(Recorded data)

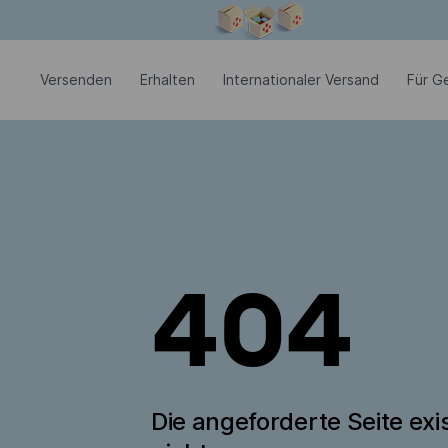
Modales Fenster ist geöffnet
Versenden
Erhalten
Internationaler Versand
Für G
404
Die angeforderte Seite exis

Assigned task >>
Omit the pictures; set down each record exactly.

Solution to this problem >>
Modales Fenster ist geöffnet
Versenden
Erhalten
Internationaler Versand
Für G
404
Die angeforderte Seite exis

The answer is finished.